Metadata placement standards

Clear standards are needed for where metadata lives within the Common Metadata Repository (CMR) metadata models.

Collection-level metadata

Existing metadata curation approaches include the addition of a RelatedURL representing the collection-level virtual store in the CMR Unified Metadata Model - Collection (UMM-C) record. However, no ESDIS-level standards currently exist regarding this practice, which is needed in order to ensure that virtual stores are discoverable through common tools and geospatial workflows such as earthaccess. The ESDIS Metadata Stewardship Team ensures consistent and accurate metadata curation practices are applied across all ESDIS data holdings. We recommend this team provides virtual store metadata recommendations to be adopted by ESDIS metadata curators, in order to improve and expand virtual store discoverability for end-users.

A virtual store that spans an entire collection (e.g., a single Icechunk store aggregating all TEMPO L3 V04 granules) needs to be discoverable alongside the collection it virtualizes. Possible approaches include adding a related URL to the existing UMM-C record or registering the store as a UMM-S service entry. Each carries different implications for search behavior in Earthdata Search and for how downstream tools resolve data access.

Granule-level metadata

For virtual stores that aggregate at the collection level, granule-level metadata placement may not apply. DMR++ provides granule-level references for OPeNDAP.
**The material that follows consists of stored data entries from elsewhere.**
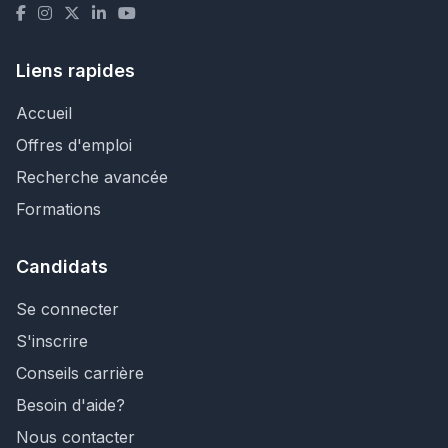
Liens rapides
Accueil
Offres d'emploi
Recherche avancée
Formations
Candidats
Se connecter
S'inscrire
Conseils carrière
Besoin d'aide?
Nous contacter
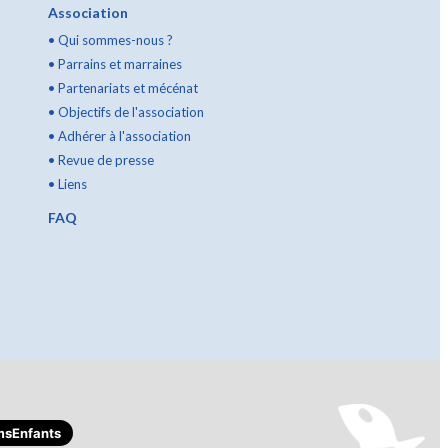
Association
•
Qui sommes-nous ?
•
Parrains et marraines
•
Partenariats et mécénat
•
Objectifs de l'association
•
Adhérer à l'association
•
Revue de presse
•
Liens
FAQ
sEnfants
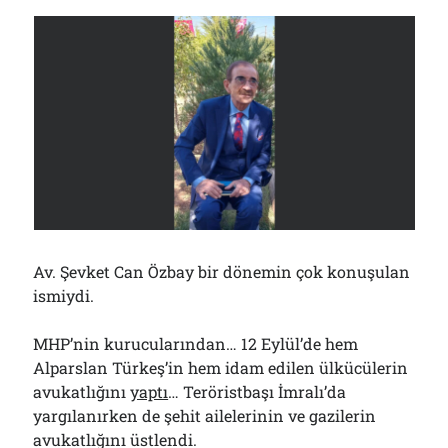
Çağırdı!..
31/07/2026
Arşivler
Arşivler
Av. Şevket Can Özbay bir dönemin çok konuşulan
ismiydi.
MHP’nin kurucularından… 12 Eylül’de hem
Alparslan Türkeş’in hem idam edilen ülkücülerin
avukatlığını
yaptı
… Teröristbaşı İmralı’da
yargılanırken de şehit ailelerinin ve gazilerin
avukatlığını üstlendi.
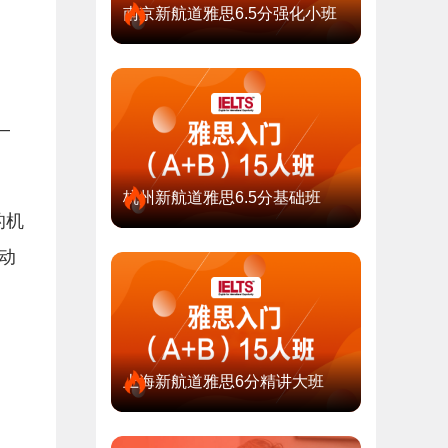
南京新航道雅思6.5分强化小班
—
杭州新航道雅思6.5分基础班
的机
动
上海新航道雅思6分精讲大班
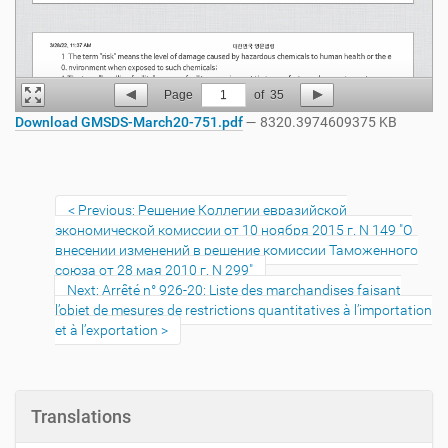
Page
1
of
35
Download GMSDS-March20-751.pdf
— 8320.3974609375 KB
Previous: Решение Коллегии евразийской
экономической комиссии от 10 ноября 2015 г. N 149 "О
внесении изменений в решение комиссии Таможенного
союза от 28 мая 2010 г. N 299"
Next: Arrêté n° 926-20: Liste des marchandises faisant
l’objet de mesures de restrictions quantitatives à l’importation
et à l’exportation
Translations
Versioning and update policies for virtual layers

Virtual stores are living artifacts, but “change” can originate from two independent sources, each requiring its own policy response.

Source data changes

When a mission reprocesses its archive, the virtual store built against the previous version becomes stale. There are several possible responses:

  • Lockstep versioning: Rebuild the virtual store from scratch with each reprocessing campaign. Simple and predictable, but potentially expensive for large archives.
  • Independent versioning: The virtual store maintains its own version lifecycle, decoupled from the source data version. More flexible, but introduces the risk of version drift and requires clear compatibility documentation.
  • Transactional evolution: Icechunk’s commit model could track which source data version each commit references, allowing a single store to evolve while maintaining an audit trail. Whether this is operationally viable at DAAC scale is untested.
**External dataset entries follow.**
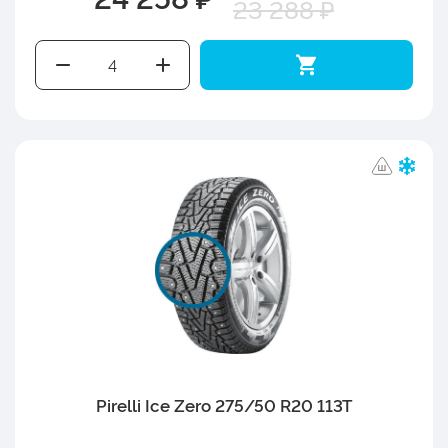
23 288 ₽
Pirelli Ice Zero 275/50 R20 113T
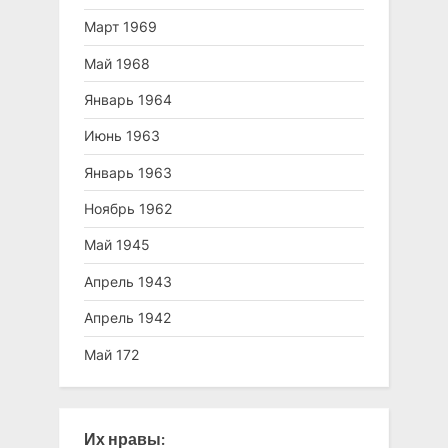
Март 1969
Май 1968
Январь 1964
Июнь 1963
Январь 1963
Ноябрь 1962
Май 1945
Апрель 1943
Апрель 1942
Май 172
Их нравы:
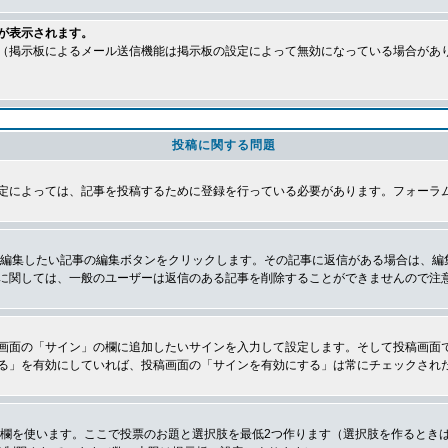
が表示されます。
（掲示板によるメール送信機能は掲示板の設定によって無効になっている場合があ
投稿に関する問題
定によっては、記事を投稿するために登録を行っている必要があります。フォーラ
、編集したい記事の編集ボタンをクリックします。その記事に返信がある場合は、編
に関しては、一般のユーザーは返信のある記事を削除することができませんので注
画面の「サイン」の欄に追加したいサインを入力して設定します。そして投稿画面
る」を有効にしていれば、投稿画面の「サインを有効にする」は常にチェックされ
の欄を使います。ここで投票のお題と選択肢を最低2つ作ります（選択肢を作るとき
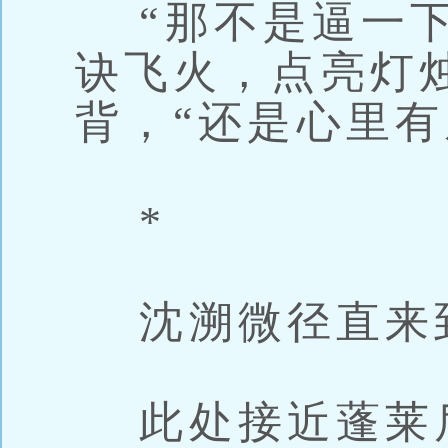
“那不是逼一下
诀飞火，点亮灯
背，“还是心里有
*
沈溯微径直来
此处接近蓬莱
Virtual store technology changes

Virtual stores introduce a dependency on external, actively evolving tools — most notably Icechunk, VirtualiZarr, and the Zarr specification itself. When these tools release breaking changes, alter their internal storage format, or deprecate features a store relies on, existing stores may need to be rebuilt or migrated.
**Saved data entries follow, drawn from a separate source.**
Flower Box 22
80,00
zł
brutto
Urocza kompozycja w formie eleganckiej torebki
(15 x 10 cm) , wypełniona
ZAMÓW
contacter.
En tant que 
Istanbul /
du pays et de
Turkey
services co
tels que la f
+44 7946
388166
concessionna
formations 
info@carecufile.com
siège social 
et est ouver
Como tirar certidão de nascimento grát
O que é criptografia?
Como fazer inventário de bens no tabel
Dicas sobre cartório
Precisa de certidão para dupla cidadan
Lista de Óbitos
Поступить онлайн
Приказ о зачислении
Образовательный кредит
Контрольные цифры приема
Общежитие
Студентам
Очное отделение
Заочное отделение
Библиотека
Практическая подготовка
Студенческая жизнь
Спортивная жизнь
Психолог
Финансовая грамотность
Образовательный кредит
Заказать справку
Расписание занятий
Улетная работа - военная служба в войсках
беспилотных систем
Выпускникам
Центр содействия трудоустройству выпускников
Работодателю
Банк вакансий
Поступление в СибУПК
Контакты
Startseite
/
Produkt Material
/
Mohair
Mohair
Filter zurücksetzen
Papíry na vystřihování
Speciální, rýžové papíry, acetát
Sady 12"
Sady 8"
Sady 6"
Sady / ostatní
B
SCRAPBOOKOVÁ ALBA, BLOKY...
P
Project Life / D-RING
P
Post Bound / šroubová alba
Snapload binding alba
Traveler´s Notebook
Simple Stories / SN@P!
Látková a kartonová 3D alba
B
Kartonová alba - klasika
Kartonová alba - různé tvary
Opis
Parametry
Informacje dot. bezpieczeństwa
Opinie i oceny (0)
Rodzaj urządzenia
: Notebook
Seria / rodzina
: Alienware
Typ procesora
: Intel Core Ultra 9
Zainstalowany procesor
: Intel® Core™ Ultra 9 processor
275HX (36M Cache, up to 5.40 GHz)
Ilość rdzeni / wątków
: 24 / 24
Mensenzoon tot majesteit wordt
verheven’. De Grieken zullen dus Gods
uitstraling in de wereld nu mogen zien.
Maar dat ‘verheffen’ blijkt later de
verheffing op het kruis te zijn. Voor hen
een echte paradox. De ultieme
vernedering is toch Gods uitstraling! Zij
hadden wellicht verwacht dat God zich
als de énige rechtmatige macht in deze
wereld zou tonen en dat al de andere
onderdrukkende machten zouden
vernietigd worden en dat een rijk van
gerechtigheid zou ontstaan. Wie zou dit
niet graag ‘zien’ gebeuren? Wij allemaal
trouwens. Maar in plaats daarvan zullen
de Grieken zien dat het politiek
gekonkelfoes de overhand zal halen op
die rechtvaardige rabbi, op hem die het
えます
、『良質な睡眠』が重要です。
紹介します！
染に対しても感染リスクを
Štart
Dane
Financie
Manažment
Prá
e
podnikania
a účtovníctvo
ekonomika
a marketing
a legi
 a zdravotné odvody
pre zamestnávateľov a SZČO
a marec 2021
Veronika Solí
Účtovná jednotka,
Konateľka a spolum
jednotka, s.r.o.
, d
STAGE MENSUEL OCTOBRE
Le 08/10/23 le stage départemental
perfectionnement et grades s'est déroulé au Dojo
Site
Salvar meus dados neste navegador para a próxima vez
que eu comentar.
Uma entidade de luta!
Policies are needed to govern the response to upstream technology changes, including whether stores are pinned to specific tool versions, how migration responsibility is assigned, and what testing is required before upgrading the toolchain behind a production store.

Common policy needs

Regardless of the trigger, policies are needed to govern:

  • When and how virtual store versions are incremented
  • How consumers are notified of breaking vs. non-breaking updates
  • Backward compatibility: Whether previous versions of a virtual store remain accessible during and after a version transition, and if so, for how long

Ownership and stewardship of virtual store assets

Creating a virtual store requires upfront engineering and design decisions; maintaining it is an ongoing operational and engineering commitment. The maintenance burden depends significantly on decisions made at the outset — versioning strategy, automation of rebuild pipelines, monitoring for drift — and investing in these foundations early will reduce the long-term effort. But as source data grows, is reprocessed, or is deprecated, the virtual store must be updated or retired accordingly, and that work needs clear ownership.

A virtual store touches multiple teams: the science team that defines the data, the DAAC archive team that manages source files, and the mission POCs that coordinate releases and user communication. Which team is responsible for rebuilding the virtual store after a reprocessing campaign? Who monitors for drift between the store and the archive? Who decides when a virtual store has reached end of life?